Legal obligations when caring for people with diminished capacity


By Jordan Bramis
Tuesday, 07 November, 2023


Legal obligations when caring for people with diminished capacity

Caring for individuals with diminished legal capacity in the aged care industry provides a vital support network. However, providing aged care services and working with those with reduced legal capacity comes with significant responsibilities.

Whether you are an aged care services professional, an aged care provider or a family member of an individual in care, understanding the obligations regarding the provision of care is essential to ensuring the wellbeing, safety and protection of the rights of these vulnerable individuals.

Defining mental capacity

Mental capacity isn’t a one-size-fits-all concept; it’s highly nuanced and contingent on various factors. An individual may have the mental capacity to make decisions in certain realms, such as personal matters or health care while lacking that skill in more complex domains, for example financial and legal arrangements.

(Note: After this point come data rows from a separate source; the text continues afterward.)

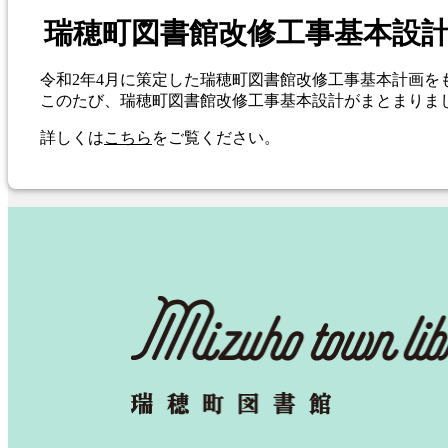
瑞穂町図書館改修工事基本設
令和2年4月に策定した瑞穂町図書館改修工事基本計画
このたび、瑞穂町図書館改修工事基本設計がまとまりま
詳しくは
こちら
をご覧ください。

Additionally, mental capacity can be domain-specific, meaning that an individual may be able to consent to a specific short-term procedure, such as a blood test, but be incapable of providing informed consent for a significant medical procedure. Capacity can also fluctuate over time, influenced by factors such as the time of day, medication or alcohol.

Indicators of incapacity encompass a range of characteristics, including:

  • not comprehending the issues at hand;
  • an inability to propose viable solutions;
  • failure to appreciate reasonably foreseeable consequences, decision-making rooted in delusions, or
  • significant cognitive impairment.

An individual’s decision-making capacity may be assessed using formal tools.

Appointing a guardian

When an individual lacks the appropriate capacity to make informed decisions, their family, carer or support person may seek appointment as their legal guardian. In this role, they may be able to or be required to make legal decisions for the individual on their behalf, such as entering into contracts.

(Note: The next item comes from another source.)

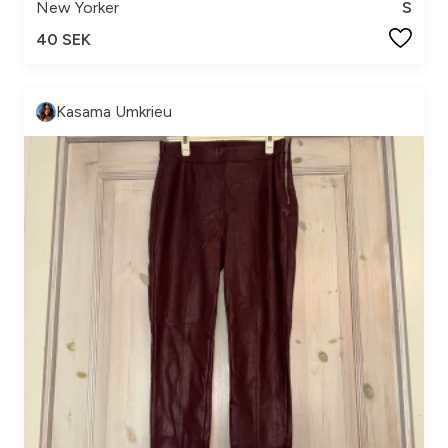
New Yorker
S
40 SEK
Kasama Umkrieu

However, simply having a disability or being unable to make decisions at a specific time is not sufficient grounds to warrant the appointment of a guardian. An individual must have a demonstrated need to have a guardian appointed and pass various threshold questions before a decision-making body will appoint a guardian. Determining mental capacity and appointing guardians are complex and multidimensional assessments with different legal and medical considerations.

Advanced care directives

It is essential to determine if an individual has an appointed power of attorney (POA) to oversee their finances/medical directives or if an advanced care directive is in place.

An advance care directive contains information about the individual’s wishes regarding their health care and treatment should they be unable to make or convey decisions themselves. A directive written on paper and not witnessed is still legally enforceable. However, signed advance care directives are generally recommended.

Ideally, the individual should make their family, support person or other personal contacts aware of the advanced care directive. If a POA or guardian is appointed, an advanced care directive must be referred to before making medical or health decisions about an individual’s treatment or care.

Assisted decision-making

In some instances, an individual can make decisions with the support of others, a concept known as assisted decision-making. Before prematurely concluding that an individual has a diminished mental capacity, exhaustive efforts should be made to provide the necessary support during their decision-making process.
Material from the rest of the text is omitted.